▶ The task:
Exactly and only the lines from the one with "土木工事職人の転職完全ガイド" through the last line of the records need to be set down; please skip the pictures.

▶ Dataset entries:
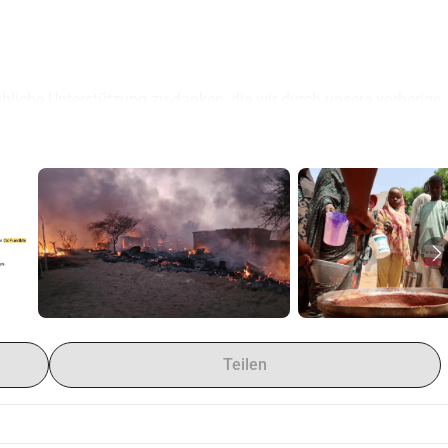
bliche Unterstützung zu danken, die wir durch unsere vorherige 
ampagnen, die Palästina und Sudan unterstützen, unerwartet 
tet. Trotz unserer Bemühungen, mit GoFundMe zu 
ese Maßnahme erhalten, und sie haben aufgehört, auf unsere 
digen Schritte unternommen, einschließlich der Bestätigung 
 Bereitstellung von Bankdaten, der Durchführung der ersten 
ve nach unserer ersten Spendensammlung) und haben sowohl 
Kontakten gesprochen - ohne Antwort. 
lust von 6.000 an Spenden von mehr als 100 Personen geführt, 
, was einen erheblichen Teil unseres Ziels von 7.500 
Teilen
ten überwiesen wurden, war diese unerwartete Wendung der 
etzten Monat damit verbracht, emotional zu regenerieren und zu 
ässigerer Plattformen zur Entgegennahme von Spenden zu 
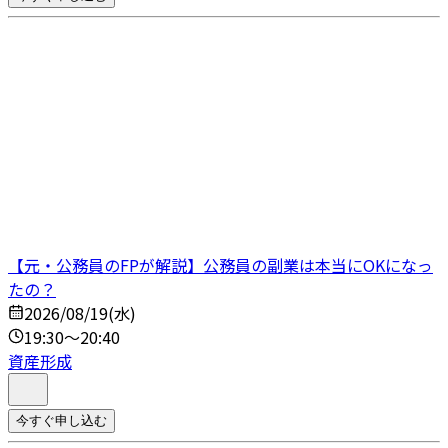
【元・公務員のFPが解説】公務員の副業は本当にOKになっ
たの？
2026/08/19(水)
19:30～20:40
資産形成
今すぐ申し込む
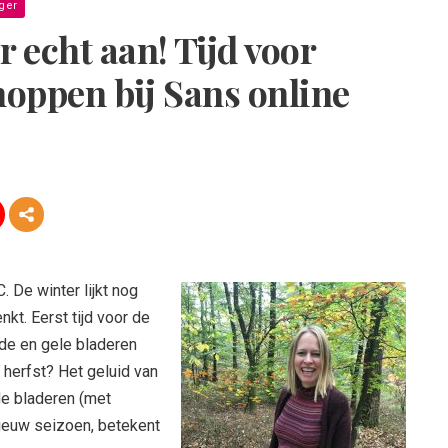
ger
r echt aan! Tijd voor
hoppen bij Sans online
 De winter lijkt nog
enkt. Eerst tijd voor de
ode en gele bladeren
herfst? Het geluid van
de bladeren (met
nieuw seizoen, betekent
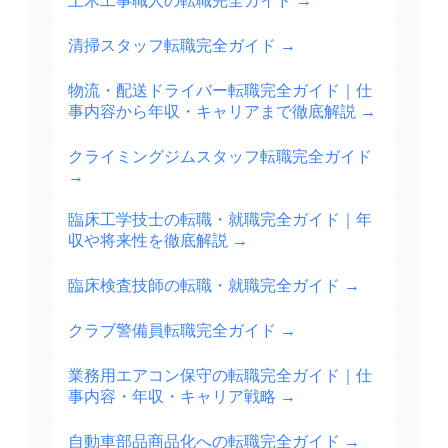
土木工事職人の転職完全ガイド
→
清掃スタッフ転職完全ガイド
→
物流・配送ドライバー転職完全ガイド｜仕
事内容から年収・キャリアまで徹底解説
→
クライミングジムスタッフ転職完全ガイド
→
臨床工学技士の転職・就職完全ガイド｜年
収や将来性を徹底解説
→
臨床検査技師の転職・就職完全ガイド
→
クラブ警備員転職完全ガイド
→
業務用エアコン保守の転職完全ガイド｜仕
事内容・年収・キャリア戦略
→
自動車部品商品化への転職完全ガイド
→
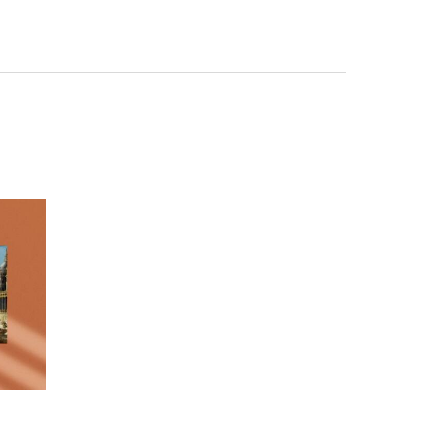
TURAE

▶ Task answer:
土木工事職人の転職完全ガイド
→
清掃スタッフ転職完全ガイド
→
物流・配送ドライバー転職完全ガイド｜仕
事内容から年収・キャリアまで徹底解説
→
クライミングジムスタッフ転職完全ガイド
→
臨床工学技士の転職・就職完全ガイド｜年
収や将来性を徹底解説
→
臨床検査技師の転職・就職完全ガイド
→
クラブ警備員転職完全ガイド
→
業務用エアコン保守の転職完全ガイド｜仕
事内容・年収・キャリア戦略
→
自動車部品商品化への転職完全ガイド
→
TURAE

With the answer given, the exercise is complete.